Plusieurs anciens éminents experts sanitaires des agences publiques du médicament ont-ils, entre la fin des années 1990 et le début des années 2000, touché de l’argent des laboratoires pharmaceutiques en échange de « conseils » peut-être décisifs ? Quarante-huit heures après la publication d’un article du site Mediapart faisant état de telles accusations, la Haute Autorité de santé (HAS) et l’Agence nationale de sécurité du médicament et des produits de santé (ANSM) ont annoncé, jeudi 26 mars en fin d’après-midi, qu’elles déclenchaient des enquêtes administratives internes et qu’elles portaient les faits relatés à la connaissance du procureur de la République. Des démarches exigées la veille par la ministre de la santé Marisol Touraine pour qui, « si les faits rapportés sont exacts, ils sont inacceptables et même d’une gravité extrême ».
Dans son enquête, Mediapart rapporte qu’un « petit groupe d’amis » occupant des postes haut placés dans les commissions se prononçant sur la mise sur le marché des médicaments et statuant sur leurs taux de remboursement a « pendant plus de vingt ans (…) conseillé les laboratoires sur la meilleure façon de présenter leurs dossiers ». Des faits graves de conflits d’intérêts qui ne sont jamais franchement qualifiés de « corruption » dans la mesure où, semble-t-il, l’argent versé « ne garantissait pas une décision favorable » mais alimentait l’espoir pour les industriels que « le regard de la commission soit plus bienveillant » sur leurs demandes.
A la tête de ce petit groupe figurerait Gilles Bouvenot, qui fut notamment président de la commission de la transparence de 2003 à 2014. Une structure dont l’avis décisif sur le remboursement des médicaments conditionne leur prix et indirectement leur succès ou leur échec commercial. « Cette commission est hypersensible, c’est elle qui fixe tout. Et, à moins qu’il ne demande un truc énorme, le poids du président y est gigantesque », raconte au Monde un professionnel du secteur qui, ayant travaillé dans les années 2000 avec les personnes mises en cause, souhaite garder l’anonymat. Reconnaissant que des « rumeurs » circulaient depuis plusieurs années au sujet des pratiques de la « bande », il ajoute : « Si cela s’avère exact, c’est gravissime et même absolument scandaleux. »
« Un poste potiche »
Parmi les autres responsables présentés comme étant « à la fois consultants et décisionnaires », on trouve le président de la commission de la transparence de 1989 à 1998 ou le vice-président de la commission d’autorisation de mise sur le marché de 1994 à 2002. Plusieurs d’entre eux auraient rencontré, à de multiples reprises, « en catimini » à l’hôtel Sofitel de Marseille ou au Méridien Montparnasse à Paris des responsables de laboratoires. Interrogés par Mediapart, des membres de laboratoire évoquent « des sommes d’environ 60 000 euros versées pour ces prestations ».
Gilles Bouvenot n’a pas donné suite aux sollicitations du Monde. Face aux questions de Mediapart, il assure avoir arrêté ses activités de conseil en 2003, voire même dès 2000, selon une deuxième déclaration. Le poste de vice-président de la commission d’autorisation de mise sur le marché, qu’il occupe alors depuis 1997, est, assure-t-il, « un poste potiche ». « J’avais une activité hospitalière. Je ne voulais pas perdre pied, et je souhaitais rester dans les tuyaux de l’industrie pharmaceutique », déclare-t-il.

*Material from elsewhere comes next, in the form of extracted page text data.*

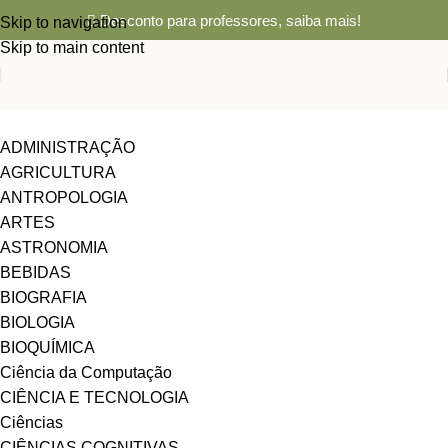
Desconto para professores,
saiba mais!
Skip to navigation
Skip to main content
ADMINISTRAÇÃO
AGRICULTURA
ANTROPOLOGIA
ARTES
ASTRONOMIA
BEBIDAS
BIOGRAFIA
BIOLOGIA
BIOQUÍMICA
Ciência da Computação
CIÊNCIA E TECNOLOGIA
Ciências
CIÊNCIAS COGNITIVAS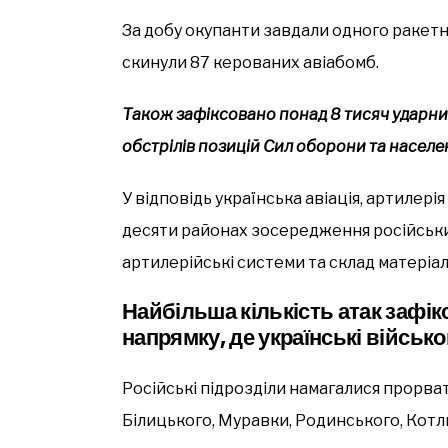
За добу окупанти завдали одного ракетно
скинули 87 керованих авіабомб.
Також зафіксовано понад 8 тисяч ударних
обстрілів позицій Сил оборони та населен
У відповідь українська авіація, артилерія
десяти районах зосередження російських
артилерійські системи та склад матеріа
Найбільша кількість атак зафі
напрямку, де українські військ
Російські підрозділи намагалися прорва
Білицького, Муравки, Родинського, Котл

M. Bouvenot assure par ailleurs n’avoir pas demandé « d’argent qui était imposable ». « Je demandais aux firmes de m’inviter à des congrès, explique-t-il. Le fisc ne s’intéressait pas particulièrement aux avantages en nature. » « Vous ne trouverez rien de compromettant dans mon patrimoine, constitué d’un appartement de 100 m2 à Marseille et d’une Peugeot 308 », fait-il enfin valoir pour sa défense. Il ajoute : « Nous avons été très durs avec les laboratoires. Aujourd’hui, certains se vengent. »

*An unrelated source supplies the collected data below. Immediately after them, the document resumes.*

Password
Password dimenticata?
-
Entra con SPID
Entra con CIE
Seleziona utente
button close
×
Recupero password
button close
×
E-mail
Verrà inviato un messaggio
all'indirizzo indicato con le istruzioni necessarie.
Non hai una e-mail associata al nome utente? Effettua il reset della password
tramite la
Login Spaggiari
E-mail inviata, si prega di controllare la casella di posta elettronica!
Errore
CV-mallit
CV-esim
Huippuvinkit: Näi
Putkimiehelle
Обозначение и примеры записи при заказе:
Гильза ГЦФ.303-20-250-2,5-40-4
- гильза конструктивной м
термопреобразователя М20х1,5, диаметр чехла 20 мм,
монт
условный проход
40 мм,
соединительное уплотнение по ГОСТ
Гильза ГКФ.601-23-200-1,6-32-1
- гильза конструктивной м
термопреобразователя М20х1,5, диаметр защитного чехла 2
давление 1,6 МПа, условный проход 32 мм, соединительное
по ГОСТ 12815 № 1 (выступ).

Dans leurs communiqués, la HAS et l’ANSM rappellent que plusieurs dispositifs ont été mis en place ces dernières années pour prévenir ces « liens d’intérêts ». Les déclarations d’intérêts sont « examinées à l’occasion de chaque évaluation de produits de santé, souligne la HAS. Toute personne est écartée des débats et des votes s’il y a une situation potentielle de conflit d’intérêts ». A l’ANSM, Claude Pigement, son vice-président, rappelle qu’un « cadre de rigueur extrême » a été donné il y a quelques années pour prévenir ces risques. Quant aux faits rapportés par Mediapart, ajoute-t-il, « s’ils sont avérés, je reste sans voix devant leur gravité ».